Сквозь дебри и пустоши - Анастасия Орлова
«Но это же Тари, Романа! – уговаривал отец. – Это наша Тари, которую я учил ездить на велосипеде и нырять, не зажимая рукой нос!»
Мать молчала.
«А помнишь, в одиннадцать лет она принесла домой птицу со сломанной лапой? – продолжал отец. – Соорудила ей шину из палочек, кормила из пипетки размоченным в молоке хлебным мякишем и яичным желтком, помнишь? Ведь каждые три часа кормила, даже ночью! Мы все думали: Тари либо надоест возиться с ней, либо птица сдохнет раньше. А у ней, помнишь, лапа всё-таки срослась, и Тари выпустила её на волю. Тари справилась, а мы не верили в неё! Эта пичуга потом ещё несколько недель прилетала, всё сидела на рябине у крыльца, помнишь?»
«Амиран!» – дрожащим голосом прервала его Романа.
Голос у Тамари в мать – такой же низкий и мягкий.
Воцарилась долгая пауза.
«Я не могу отдать собственного ребёнка на опыты, словно крысу», – наконец выдавил отец.
«Амиран», – повторила Романа, но уже с укоризной.
«А как это ещё назвать? – шёпотом возмутился мужчина. – Экспериментальное лечение, которое за два года ещё никому не помогло, а вот от побочки скончалось несколько десятков!
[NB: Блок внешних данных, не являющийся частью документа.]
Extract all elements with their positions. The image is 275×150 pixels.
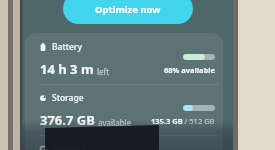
staticText: available (98, 117, 132, 128)
staticText: 135.3 GB / 512 GB (151, 116, 215, 126)
staticText: 376.7 GB (40, 111, 95, 129)
button[interactable]: Storage (25, 84, 223, 135)
staticText: Storage (52, 92, 84, 104)
button[interactable]: Optimize now (63, 0, 193, 24)
staticText: 14 h 3 m (40, 60, 94, 78)
staticText: 68% available (164, 65, 215, 75)
button[interactable]: Battery (25, 33, 223, 84)
staticText: left (97, 66, 110, 77)
staticText: Optimize now (95, 3, 161, 16)
staticText: Battery (52, 41, 82, 53)
button[interactable]: Memory (25, 135, 223, 150)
Да им просто нужны новые подопытные, Романа! Может быть, когда-нибудь лекарство и будет доработано, но если мы отдадим Тари сейчас, она, скорее всего, погибнет. Ей никто не поможет, Романа!»
«Но там она не сможет никому навредить. Она кого-нибудь убьёт, Амир, если мы оставим её дома. Каково нам тогда будет?» – Романа горестно вздохнула.
«Нам?! Каково будет… нам?!! А каково будет ей, Романа? Мы её родители! Мы должны защищать её! На кого же ей ещё полагаться, как не на нас?»
«Не забывай, кто она есть, Амиран! В пору не защищать её, а от неё спасаться».
«Но это же Тари, наша Тари…»
«Нет больше нашей Тари, Амир. Теперь это уже не она…»
«Да что ты говоришь, Романа! – вспылил отец. – Кто же это по-твоему, кто?!»
«Чудовище, – едва слышно ответила мать. – Чудовище под личиной нашей дочери, Амир. И оно только и ждёт, чтобы…»
Берен на миг выныривает из вязкой чернильной жути, судорожно хватает ртом воздух и вновь погружается в черноту.
Серое утро, грязный снег стелется под колёса старенькой легковушки. Тари сидит на переднем сиденье, отвернувшись к окну. На коленях – полупустая спортивная сумка: вещей взято лишь необходимый минимум. Наряды ей там, куда её везут, не понадобятся. Из окна видны только высокие сугробы, забрызганные коричневой кашей из-под колёс, и пепельная полоска неба над ними.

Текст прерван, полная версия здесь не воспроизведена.